It’s been quiet on the Hill in North St. Louis: And we plan to keep it that way.
When the LCMS National Housing Support Corporation (Lutheran Housing Support) first stepped onto the scene in the North St. Louis neighborhood of College Hill, the neighborhood was regularly featured in the St. Louis area evening news. But in 2007 and 2008 the news reports told the story of a neighborhood collapsing under the weight of poverty and crime. The word “murder” or “robbery” or “arson” was often next to the name “College Hill” in the headlines.
“We can replace dilapidated houses, but would you buy a home in a neighborhood where murder and other serious crimes such as robbery and arson are common?” asked Fred Kimbrough, Director of Projects and Lending for Lutheran Housing Support. That’s why safety initiatives became a central part of our work over the last few years, along with the construction of new homes and owner-occupied rehabilitation initiatives.

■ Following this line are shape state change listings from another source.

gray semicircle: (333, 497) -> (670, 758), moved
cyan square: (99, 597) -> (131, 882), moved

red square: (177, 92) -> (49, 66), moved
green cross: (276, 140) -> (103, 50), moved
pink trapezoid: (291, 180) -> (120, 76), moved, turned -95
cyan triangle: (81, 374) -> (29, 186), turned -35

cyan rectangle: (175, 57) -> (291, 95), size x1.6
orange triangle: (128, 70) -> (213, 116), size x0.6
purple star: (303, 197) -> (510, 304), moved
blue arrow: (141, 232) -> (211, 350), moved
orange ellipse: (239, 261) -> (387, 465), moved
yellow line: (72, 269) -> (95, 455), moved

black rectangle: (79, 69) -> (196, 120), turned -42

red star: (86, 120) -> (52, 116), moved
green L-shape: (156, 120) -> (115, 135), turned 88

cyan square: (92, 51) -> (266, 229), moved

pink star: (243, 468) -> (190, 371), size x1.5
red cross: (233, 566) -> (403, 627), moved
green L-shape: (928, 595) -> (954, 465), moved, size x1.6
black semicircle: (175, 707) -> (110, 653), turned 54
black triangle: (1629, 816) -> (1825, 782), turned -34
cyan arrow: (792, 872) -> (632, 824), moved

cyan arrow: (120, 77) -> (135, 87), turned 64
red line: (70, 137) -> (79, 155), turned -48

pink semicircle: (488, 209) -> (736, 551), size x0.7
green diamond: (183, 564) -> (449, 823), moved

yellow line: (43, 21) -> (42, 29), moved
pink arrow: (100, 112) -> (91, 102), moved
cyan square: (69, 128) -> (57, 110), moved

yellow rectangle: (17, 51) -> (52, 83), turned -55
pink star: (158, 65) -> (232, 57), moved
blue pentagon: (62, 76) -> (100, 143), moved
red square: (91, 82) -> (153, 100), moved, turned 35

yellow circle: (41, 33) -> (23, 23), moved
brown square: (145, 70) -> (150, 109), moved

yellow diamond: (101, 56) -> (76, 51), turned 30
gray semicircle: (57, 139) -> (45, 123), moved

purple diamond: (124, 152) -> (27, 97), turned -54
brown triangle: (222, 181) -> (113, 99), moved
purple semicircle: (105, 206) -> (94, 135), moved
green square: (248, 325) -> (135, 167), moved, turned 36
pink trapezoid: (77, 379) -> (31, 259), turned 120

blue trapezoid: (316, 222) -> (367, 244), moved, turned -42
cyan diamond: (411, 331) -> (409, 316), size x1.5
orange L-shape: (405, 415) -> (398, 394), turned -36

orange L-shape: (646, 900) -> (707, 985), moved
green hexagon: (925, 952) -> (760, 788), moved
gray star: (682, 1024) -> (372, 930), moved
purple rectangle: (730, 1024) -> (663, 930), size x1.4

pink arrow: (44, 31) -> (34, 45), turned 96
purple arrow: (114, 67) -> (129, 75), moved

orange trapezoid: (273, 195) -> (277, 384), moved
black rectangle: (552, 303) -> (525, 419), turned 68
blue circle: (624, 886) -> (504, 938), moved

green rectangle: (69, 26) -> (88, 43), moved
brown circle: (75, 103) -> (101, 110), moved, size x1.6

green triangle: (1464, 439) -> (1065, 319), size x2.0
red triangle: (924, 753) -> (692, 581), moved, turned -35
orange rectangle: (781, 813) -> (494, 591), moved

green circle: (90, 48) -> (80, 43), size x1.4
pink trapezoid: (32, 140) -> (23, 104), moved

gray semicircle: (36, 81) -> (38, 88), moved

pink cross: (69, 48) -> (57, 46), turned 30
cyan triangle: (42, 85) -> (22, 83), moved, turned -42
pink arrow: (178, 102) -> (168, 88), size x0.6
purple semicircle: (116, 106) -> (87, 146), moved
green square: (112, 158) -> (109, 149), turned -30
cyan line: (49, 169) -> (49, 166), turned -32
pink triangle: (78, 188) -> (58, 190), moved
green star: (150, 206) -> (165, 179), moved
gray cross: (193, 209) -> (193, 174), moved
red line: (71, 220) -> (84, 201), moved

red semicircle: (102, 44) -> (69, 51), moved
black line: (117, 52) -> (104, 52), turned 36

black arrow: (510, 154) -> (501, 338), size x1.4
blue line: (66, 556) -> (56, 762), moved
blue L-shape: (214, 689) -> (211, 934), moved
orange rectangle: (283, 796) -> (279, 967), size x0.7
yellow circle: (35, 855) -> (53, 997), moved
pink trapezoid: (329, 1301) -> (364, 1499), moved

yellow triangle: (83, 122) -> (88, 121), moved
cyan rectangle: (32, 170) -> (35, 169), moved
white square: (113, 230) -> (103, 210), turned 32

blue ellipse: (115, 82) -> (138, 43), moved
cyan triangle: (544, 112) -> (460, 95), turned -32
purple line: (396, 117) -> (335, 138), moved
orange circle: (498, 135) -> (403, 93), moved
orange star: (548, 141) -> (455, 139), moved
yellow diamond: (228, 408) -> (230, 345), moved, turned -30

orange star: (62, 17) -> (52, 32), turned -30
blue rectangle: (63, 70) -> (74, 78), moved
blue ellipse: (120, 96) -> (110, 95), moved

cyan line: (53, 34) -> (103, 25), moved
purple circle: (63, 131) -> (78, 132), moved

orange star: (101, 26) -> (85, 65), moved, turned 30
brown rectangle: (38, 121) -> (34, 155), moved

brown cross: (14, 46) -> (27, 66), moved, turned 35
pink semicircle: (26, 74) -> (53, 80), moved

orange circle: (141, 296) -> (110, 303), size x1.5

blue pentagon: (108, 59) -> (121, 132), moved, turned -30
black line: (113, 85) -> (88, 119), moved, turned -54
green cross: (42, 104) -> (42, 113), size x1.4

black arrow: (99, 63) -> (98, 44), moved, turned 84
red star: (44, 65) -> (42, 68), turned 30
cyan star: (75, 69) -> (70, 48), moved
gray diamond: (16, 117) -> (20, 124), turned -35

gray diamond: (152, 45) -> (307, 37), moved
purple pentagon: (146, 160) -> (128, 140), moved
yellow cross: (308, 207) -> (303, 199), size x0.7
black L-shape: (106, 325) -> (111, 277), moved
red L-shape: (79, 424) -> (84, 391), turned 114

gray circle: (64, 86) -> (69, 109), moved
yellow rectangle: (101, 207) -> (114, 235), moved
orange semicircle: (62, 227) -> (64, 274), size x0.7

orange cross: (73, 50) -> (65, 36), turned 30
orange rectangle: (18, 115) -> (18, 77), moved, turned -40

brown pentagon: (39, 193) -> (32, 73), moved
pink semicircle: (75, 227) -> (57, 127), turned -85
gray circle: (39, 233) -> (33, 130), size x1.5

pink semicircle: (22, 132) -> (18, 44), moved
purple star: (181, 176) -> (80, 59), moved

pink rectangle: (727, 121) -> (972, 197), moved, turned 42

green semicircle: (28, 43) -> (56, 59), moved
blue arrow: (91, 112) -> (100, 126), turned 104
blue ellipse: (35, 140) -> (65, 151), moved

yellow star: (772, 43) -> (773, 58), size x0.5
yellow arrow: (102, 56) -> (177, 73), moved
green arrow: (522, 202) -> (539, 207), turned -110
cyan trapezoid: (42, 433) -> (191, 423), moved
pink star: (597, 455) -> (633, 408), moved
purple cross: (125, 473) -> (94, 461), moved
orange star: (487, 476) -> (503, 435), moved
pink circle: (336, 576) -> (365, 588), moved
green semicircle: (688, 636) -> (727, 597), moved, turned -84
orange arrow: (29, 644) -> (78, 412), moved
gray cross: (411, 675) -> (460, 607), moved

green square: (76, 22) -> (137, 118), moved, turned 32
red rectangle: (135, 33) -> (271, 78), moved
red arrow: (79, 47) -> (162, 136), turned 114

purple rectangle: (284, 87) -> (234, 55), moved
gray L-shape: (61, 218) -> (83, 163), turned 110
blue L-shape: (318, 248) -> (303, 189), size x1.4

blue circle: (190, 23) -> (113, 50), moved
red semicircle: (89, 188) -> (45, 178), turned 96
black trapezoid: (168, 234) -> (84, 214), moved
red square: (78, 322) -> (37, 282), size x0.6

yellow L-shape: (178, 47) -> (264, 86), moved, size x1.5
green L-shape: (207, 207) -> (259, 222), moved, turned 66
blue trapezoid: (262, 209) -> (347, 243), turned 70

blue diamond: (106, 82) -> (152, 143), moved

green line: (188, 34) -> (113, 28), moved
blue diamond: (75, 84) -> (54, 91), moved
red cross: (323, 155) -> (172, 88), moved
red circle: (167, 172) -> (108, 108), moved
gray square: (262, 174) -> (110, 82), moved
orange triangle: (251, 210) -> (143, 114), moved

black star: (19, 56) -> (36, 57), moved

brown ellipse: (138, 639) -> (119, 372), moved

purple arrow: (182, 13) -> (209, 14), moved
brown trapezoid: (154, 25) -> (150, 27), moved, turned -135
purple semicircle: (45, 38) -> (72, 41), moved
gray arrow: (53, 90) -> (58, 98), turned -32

Lutheran Housing Support set about the task, therefore, of eliminating blight by tearing down abandoned homes, targeting those which had been the haven for drug activity and identifying an area which became Phase 1 of the Nazareth Homes Development. These initiatives have included the installation of security cameras integrated into the St. Louis Metropolitan Police Department’s Real Time Crime Center. The Neighborhood Ownership Model (NOM) Plan which Lutheran Housing Support developed in coordination with residents included training with the police and other emergency responders and other activities designed to build positive relationships in the community.
The result: criminal activity of every type is down nearly 45% in the past five years and 70% in the decade since Lutheran Housing Support has been active in College Hill. And, even better, December, 2016, marked the 14th month without a homicide in the neighborhood! Prior to 2016, it was not uncommon for College Hill to experience a month with two or three reported homicides and a year with up to six.
Property crime is down even more dramatically. A decade ago there would be reports of 250 or more property crimes in a year. This past year the neighborhood reported fewer than 75! Since there are approximately 400 households in the neighborhood, this makes a dramatic impact on residents’ way of life. In 2008 it was likely that you or your neighbor would be the direct victim of criminal activity. Now it is more likely that you will NOT be the victim of such criminal activity.